Twelve steps to create a romance from the inside of the characters instead of the outside of things happening.
1. Start at the deepest point: for every character, find that person’s core need.
2. Look for what happened in that character’s past to give that character that need (motivation)–when looking discard the first two or three ideas (they’re almost always cliches).
3. Set up a potential mate for the main character who can’t provide that need quite the way that character wants it met.
4. Decide if your characters recognize their needs and motivations (the reasons why they need and want the things they need and want), or if a character is lying to self, or ignoring the past.

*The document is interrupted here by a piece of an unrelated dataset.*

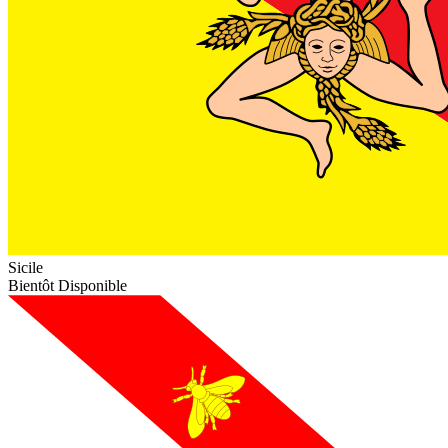
Sicile
Bientôt Disponible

5. Know each character’s sexual history.
6. Go beyond he’s hot and she’s sexy for characters who can click emotionally, mentally, and on levels beyond the physical.
7. Layer–add ‘wants’ on top of the core needs, and add traits to each character that are strengths and ones that are weaknesses, and make them compliment and contrast for all characters.

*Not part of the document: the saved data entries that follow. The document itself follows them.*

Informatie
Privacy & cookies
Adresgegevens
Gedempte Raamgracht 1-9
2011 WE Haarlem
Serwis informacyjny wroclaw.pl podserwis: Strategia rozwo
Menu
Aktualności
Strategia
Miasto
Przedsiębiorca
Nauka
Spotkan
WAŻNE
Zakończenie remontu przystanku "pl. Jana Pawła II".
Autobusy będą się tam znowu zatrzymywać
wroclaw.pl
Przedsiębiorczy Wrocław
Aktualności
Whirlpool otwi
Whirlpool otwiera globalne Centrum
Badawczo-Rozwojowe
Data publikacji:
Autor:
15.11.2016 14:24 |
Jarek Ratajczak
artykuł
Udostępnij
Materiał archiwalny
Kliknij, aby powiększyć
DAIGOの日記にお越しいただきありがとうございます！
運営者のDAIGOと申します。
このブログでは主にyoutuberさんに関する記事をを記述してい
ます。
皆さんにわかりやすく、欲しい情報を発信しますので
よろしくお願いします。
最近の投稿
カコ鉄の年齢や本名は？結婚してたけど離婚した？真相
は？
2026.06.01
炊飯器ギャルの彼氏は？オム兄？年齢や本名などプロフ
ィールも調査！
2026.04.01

8. Give every character a secret. Maybe even one that stays hidden in the entire book.
9. Leave room for characters to surprise you.
10. Focus the story on one character’s specific growth. That person’s growth is at the heart of the book.
11. Put in clear goals for each character that force the characters into action to reach those goals, and put them in conflict with others. So there can be conflicting goals, or different approaches to achieving the same goal, but everyone should want something in every scene.
12. Play the “what if” game to keep coming up the worst thing that can happen to the main character — use the “what ifs” that most resonate with you, and then come up with something even worse to keep raising the stakes, tension, and conflict.